Did they stop here looking for more ancient bones?  There were buffalo here, and it is said that the creek was named for wolf packs following them in.  And you are following them, too.  Right to the river landing from which you will now launch the skiff your car is pulling!

Wolf Creek is a destination location.  At least for me and the local people.  It has a Kentucky Fish and Wildlife, well maintained ramp leading into the water.  And there is sand!  Enough for a beach, of sorts.  Is that from erosion of the Big Clifty Sandstone capping off outlying knobs of the Dripping Springs Escarpment?

A tent is up, and fishers fishing.  Bike riders visiting, and I am looking for freshwater mussels.  The Ohio is famous for such shells and, at one time, they might have been made into your buttons, or granular starter “seeds” for that old Asian pearl that your mother is wearing!
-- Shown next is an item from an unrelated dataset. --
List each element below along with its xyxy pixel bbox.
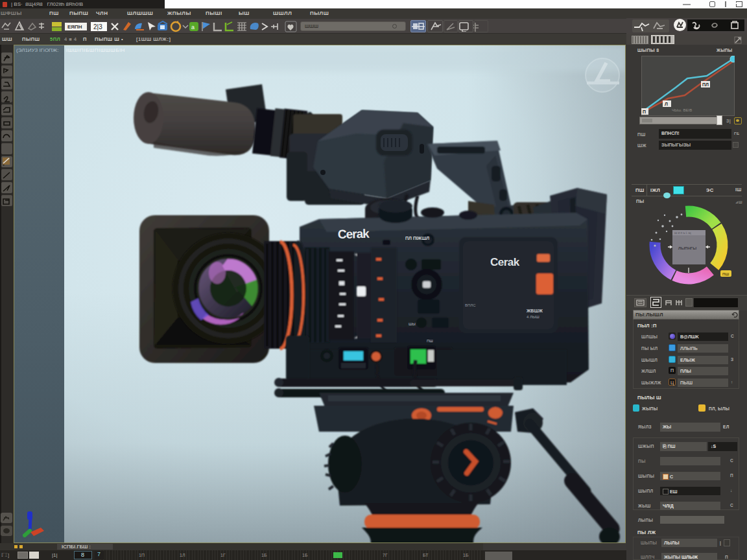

Wolf Creek was once a thriving community, and you can see why from its location on the river.  Many of its houses still remain, along with a strong church presence.  But I think it is now a more comfortable hamlet of local residents.

Let us now penetrate the “Little Bend” of the Ohio River farther downstream.  The access road is on the central ridge, and you immediately recognize fields of affluent agriculture.  This is a special place in which to live.  And that feeling only increases as you slide down into the river’s fertile bottoms.  What treasures are buried in Meade County, Kentucky!

Time to return to the historic slopes of Brandenburg.  Through Andyville [nice name!], where you will find the beloved Stull’s Country Store.  For 50 years, it has been feeding the locals.  Famous for its barbecue, and if you are lucky enough to catch one of its delicious Friday night fish fries, famous for that too!

On the way back, you will pass through Payneville.  But you will not be the first to have passed that way.  For nearby is the Payneville Petroglyph site.  Bird track carvings left by Native Americans.

Maybe they, too, were hunting the buffalo where Wolf Creek enters the Ohio River!